Key Engineering Materials ◽

10.4028/www.scientific.net/kem.545.63 ◽

2013 ◽

Vol 545 ◽

pp. 63-68 ◽

Cited By ~ 8

Author(s):

Jongjan Mahadlek ◽

Juree Charoenteeraboon ◽

Thawatchai Phaechamud

Keyword(s):

Drug Delivery ◽

Antimicrobial Activity ◽

Drug Release ◽

Delivery System ◽

Periodontal Pocket ◽

Peppermint Oil ◽

In Situ Gel ◽

In Situ Forming ◽

In Situ Forming Gel

Periodontitis is an inflammatory disease of the supporting structures of the tooth caused by bacterial infection which can result in tooth loss. The local intra-pocket drug delivery system was interesting and highly effective for periodontitis treatment. In situ forming gel system is the polymeric solution which could transform into gel for localizing and sustaining the drug release at desired site. This system has been recommended as one of suitable delivery system for this purpose.

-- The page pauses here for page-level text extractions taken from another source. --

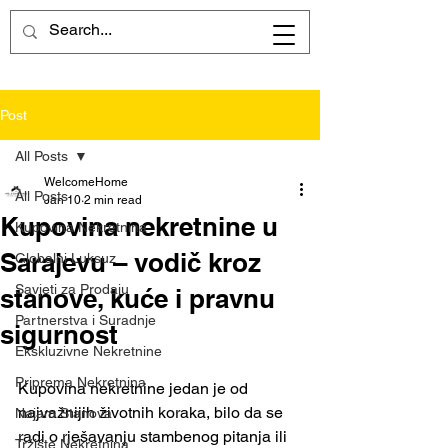
Post
All Posts
WelcomeHome
All Posts
Jan 10
2 min read
Kupovina nekretnine u
Kupovina Nekretnina
Sarajevu – vodič kroz
Globalni Luksuz
Savjeti za Prodaju
stanove, kuće i pravnu
Partnerstva i Suradnje
sigurnost
Ekskluzivne Nekretnine
Priprema Nekretnina
Kupovina nekretnine jedan je od 
najvažnijih životnih koraka, bilo da se 
Najam Stanova
radi o rješavanju stambenog pitanja ili 
Tržište Nekretnina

Benzoyl peroxide (BPO) in situ forming gels were developed using Eudragit RS as polymer dispersed in N-methyl-pyrrolidone (NMP). Peppermint oil and polyethylene glycol 1500 were also incorporated as the excipients. The prepared systems were evaluated for rheology, syringeability (using texture analyzers), in situ gel formation (after injection into PBS pH 6.8), antimicrobial activity (against Streptococcus mutans with agar diffusion) and drug release (with dialysis method in PBS pH 6.8 at 50 rpm, 37 °C). The viscosity and syringeability of the prepared systems was increased as the amount of BPO, peppermint oil or PEG 1500 was increased. All prepared gels showed the Newtonian flow which the viscosity was decreased as the temperature was increased. All prepared gels comprising peppermint oil and PEG 1500 could form in situ gel in used medium which the pH was close to the environment pH of periodontal pocket. The inhibition zone against Streptococcus mutans of the prepared system was significantly decreased when the peppermint oil and PEG 1500 was incorporated owing to the higher viscous environment and thereafter retardation of drug diffusion was evident. This effect could prolong the drug release. From drug release test, all prepared gels could sustain the BPO release for at least 96 hrs. Release kinetic obtained from curve fitting with various release equations using least square fit technique indicated that the release patterns were as Higuchi’s model therefore the release of BPO was performed with diffusion control. This developed BPO in situ forming gel presented its ability as the controlled drug delivery system for localized antimicrobial activity at periodontal pocket.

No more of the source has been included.